Simplify the following expression

$\displaystyle\frac{{18y^{8}+12y^{5}+12y^{4}}}{{6y^{2}}}=$

###### 24

Simplify the following expression

$\displaystyle\frac{{60y^{15}+110y^{14}-40y^{13}}}{{-10y^{2}}}=$

###### 25

A rectangular prism’s volume can be calculated by the formula $V=Bh\text{,}$ where $V$ stands for volume, $B$ stands for base area, and $h$ stands for height. A certain rectangular prism’s volume can be modeled by ${16x^{5}-24x^{3}-40x}$ cubic units. If its height is ${4x}$ units, find the prism’s base area.

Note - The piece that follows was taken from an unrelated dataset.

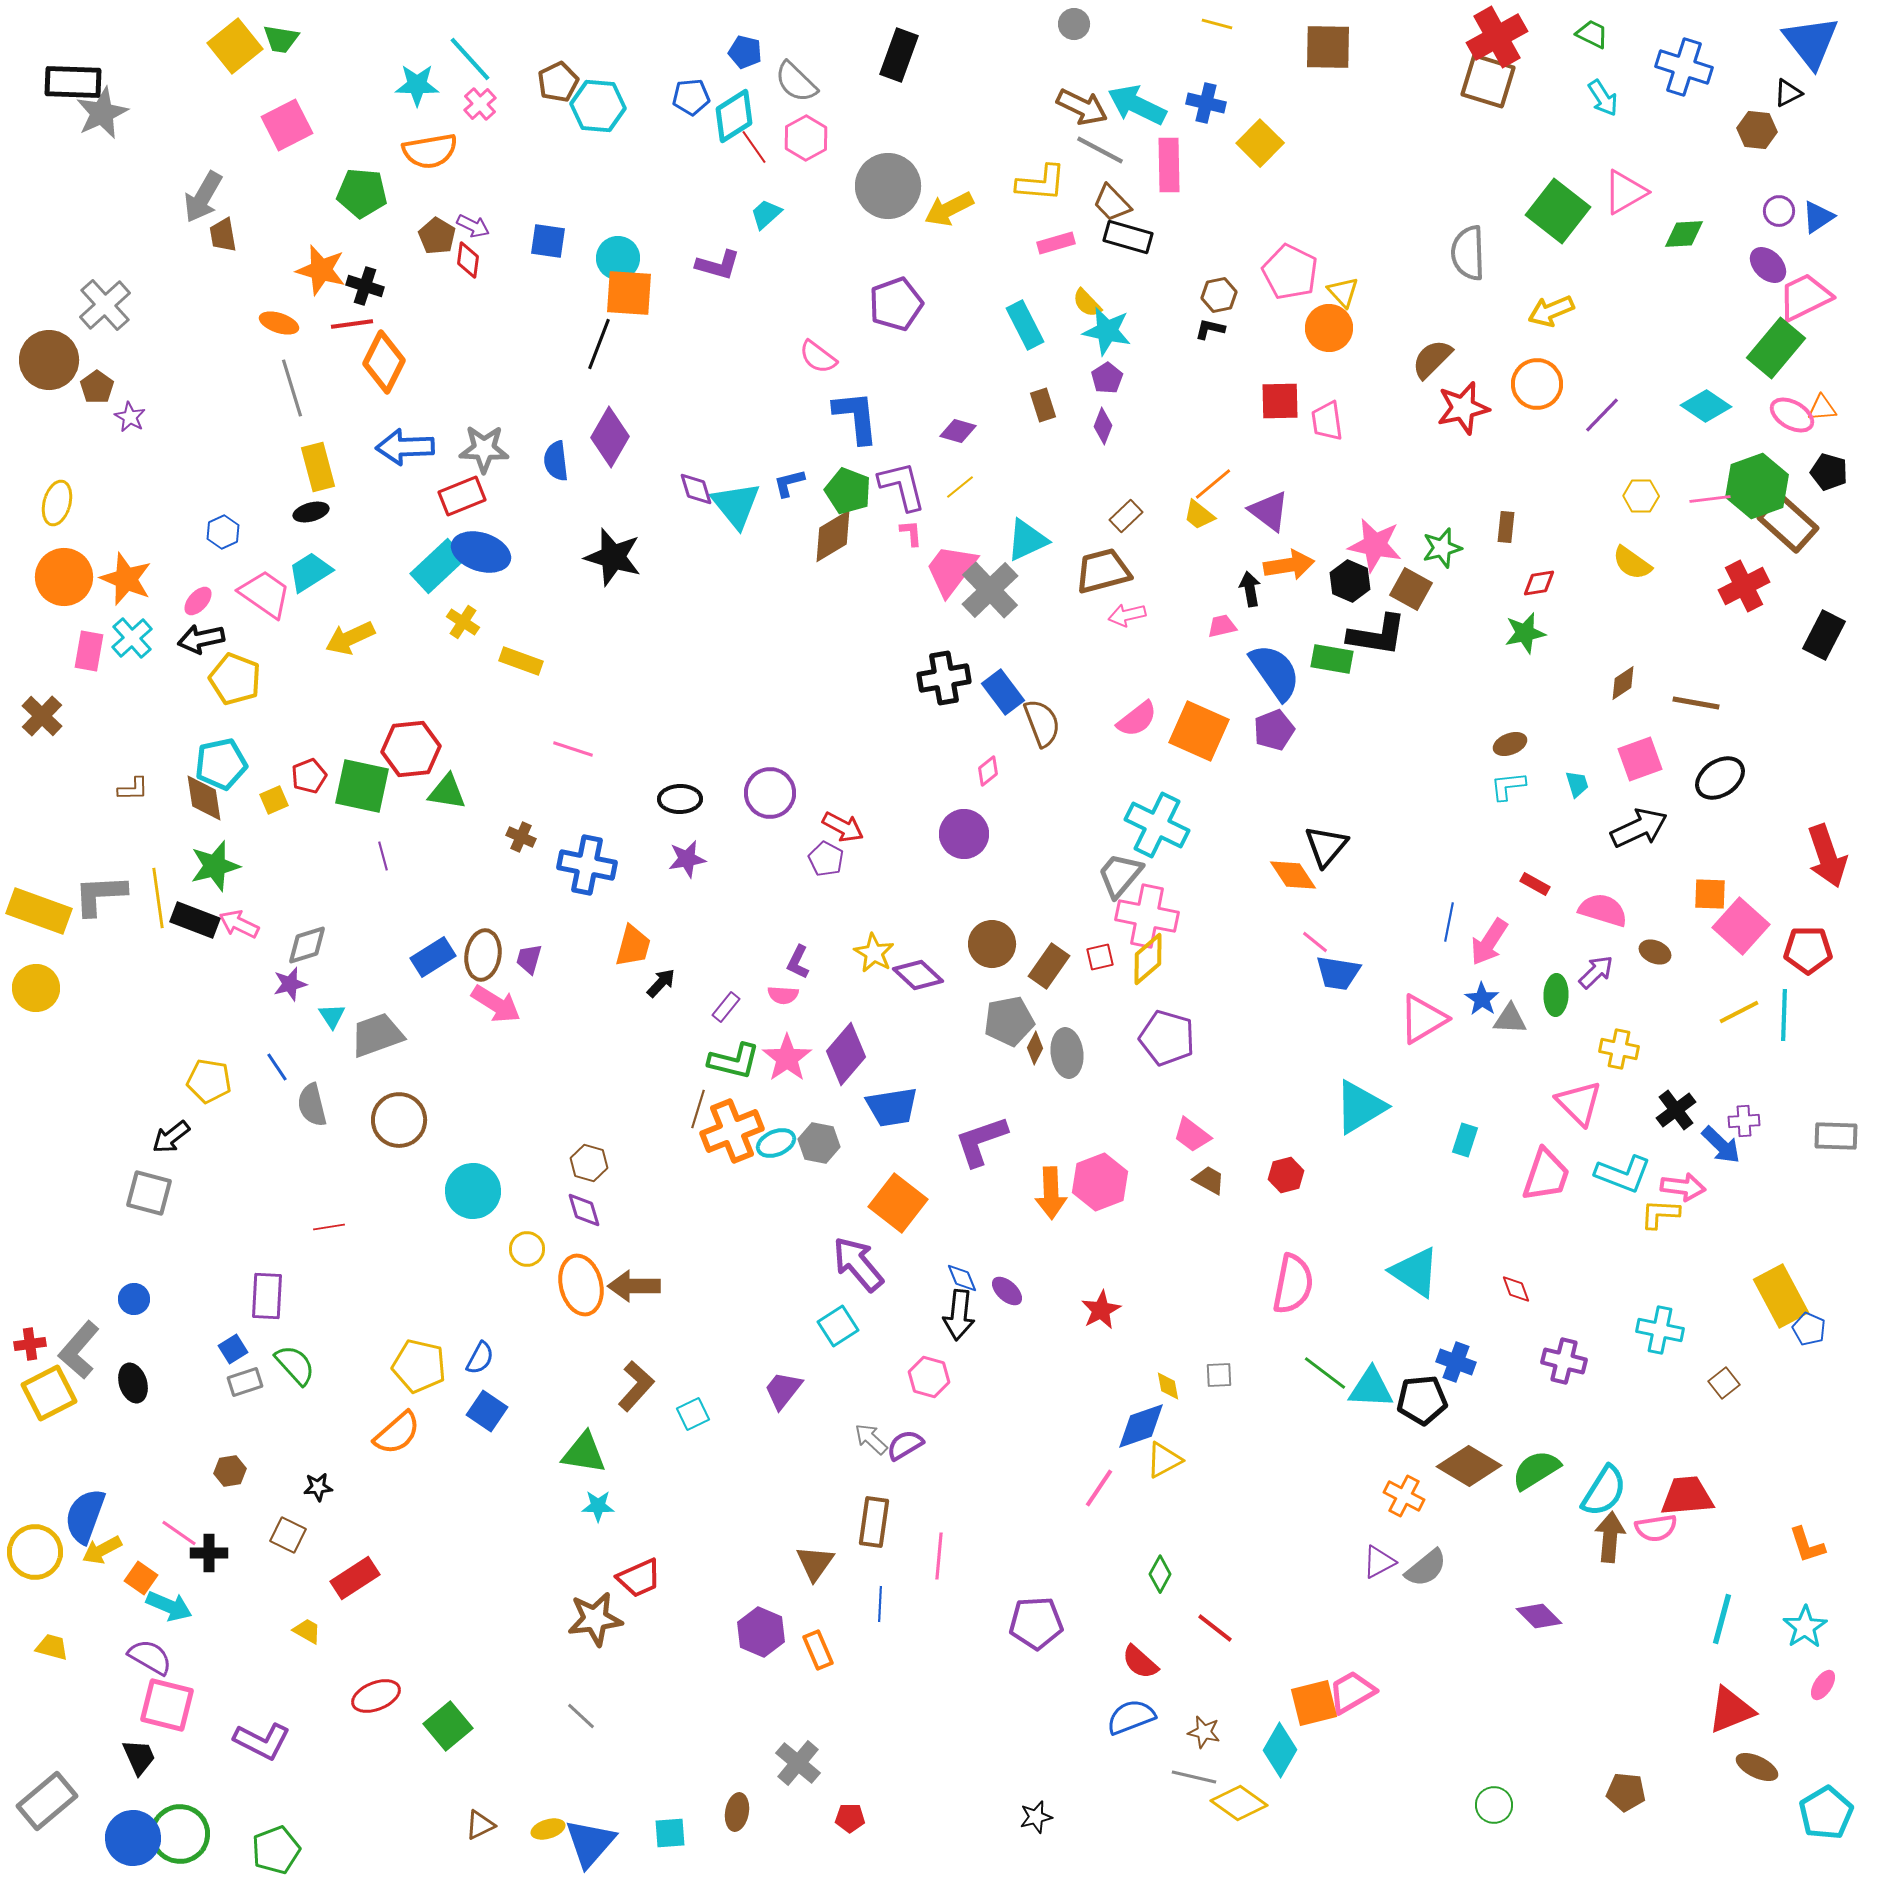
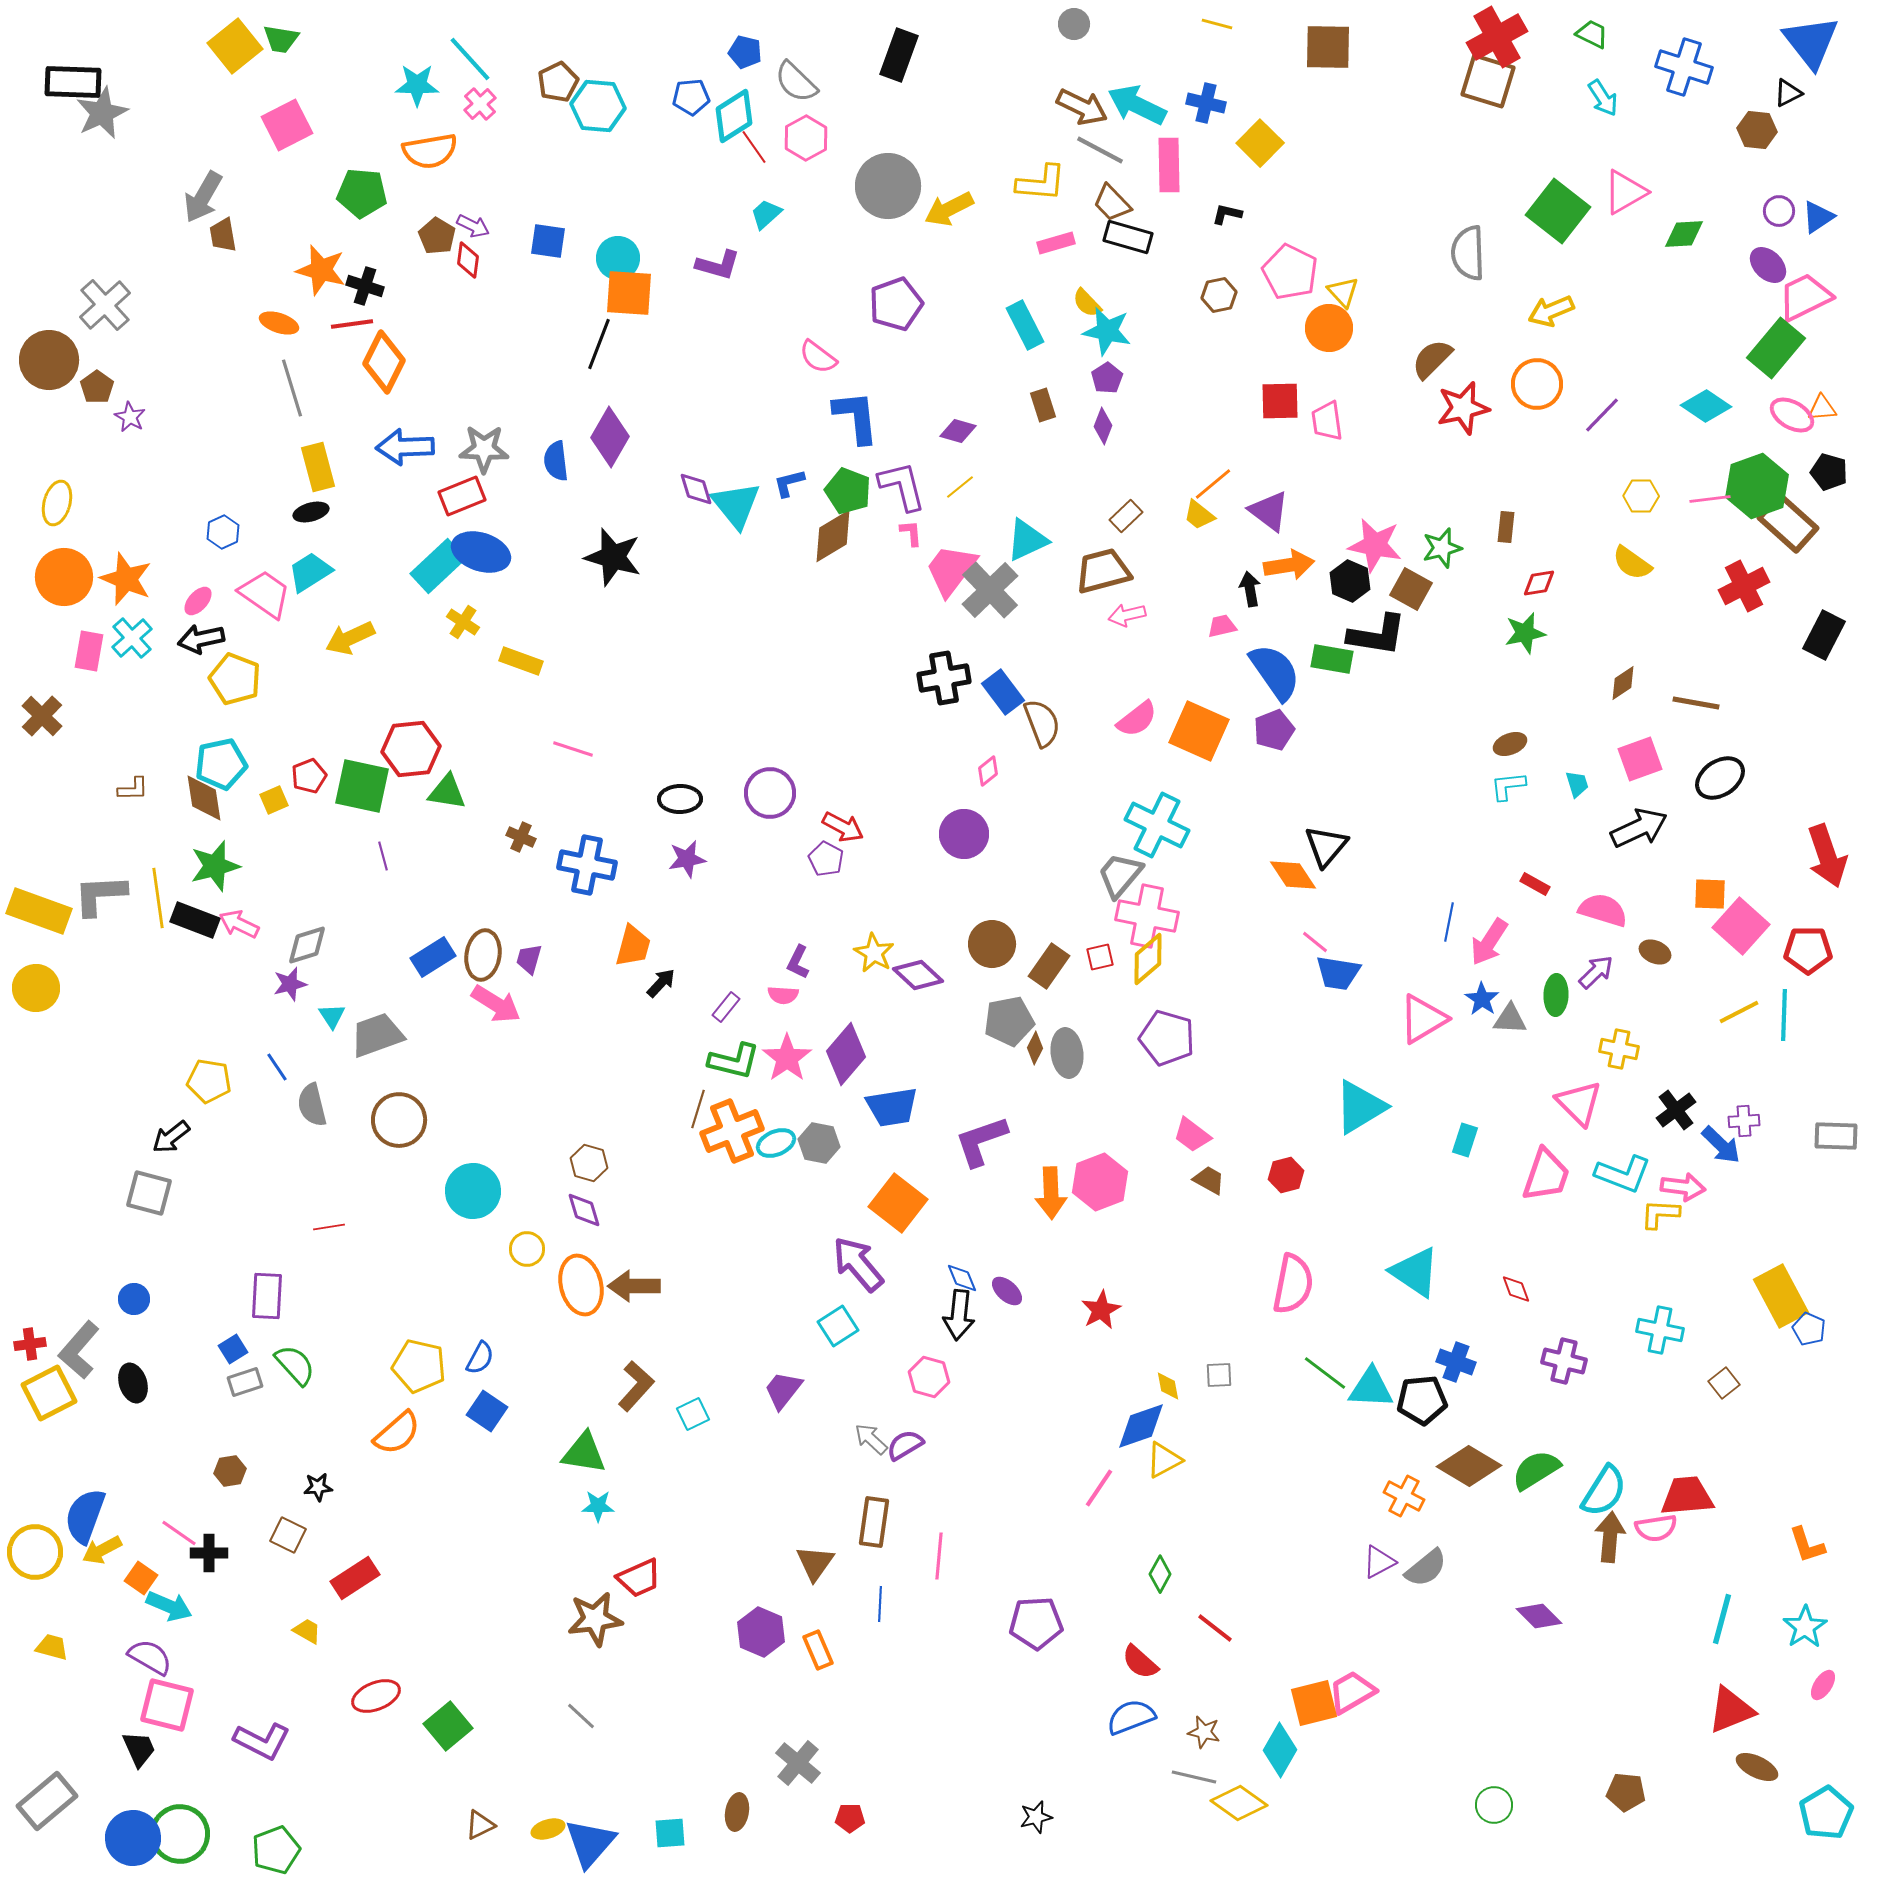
black L-shape at (1210, 329): moved 17 px right, 115 px up
black trapezoid at (139, 1757): moved 8 px up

$\displaystyle{B=}$ square units

###### 26

A rectangular prism’s volume can be calculated by the formula $V=Bh\text{,}$ where $V$ stands for volume, $B$ stands for base area, and $h$ stands for height. A certain rectangular prism’s volume can be modeled by ${28x^{6}-20x^{4}-40x^{2}}$ cubic units. If its height is ${4x}$ units, find the prism’s base area.

$\displaystyle{B=}$ square units

###### 27

A cylinder’s volume can be calculated by the formula $V=Bh\text{,}$ where $V$ stands for volume, $B$ stands for base area, and $h$ stands for height. A certain cynlinder’s volume can be modeled by ${12\pi x^{5}-36\pi x^{4}+40\pi x^{3}}$ cubic units. If its base area is ${4\pi x^{2}}$ square units, find the prism’s height.

$\displaystyle{h=}$ units

###### 28

A cylinder’s volume can be calculated by the formula $V=Bh\text{,}$ where $V$ stands for volume, $B$ stands for base area, and $h$ stands for height. A certain cynlinder’s volume can be modeled by ${45\pi x^{6}+20\pi x^{4}-50\pi x^{2}}$ cubic units. If its base area is ${5\pi x^{2}}$ square units, find the prism’s height.

$\displaystyle{h=}$ units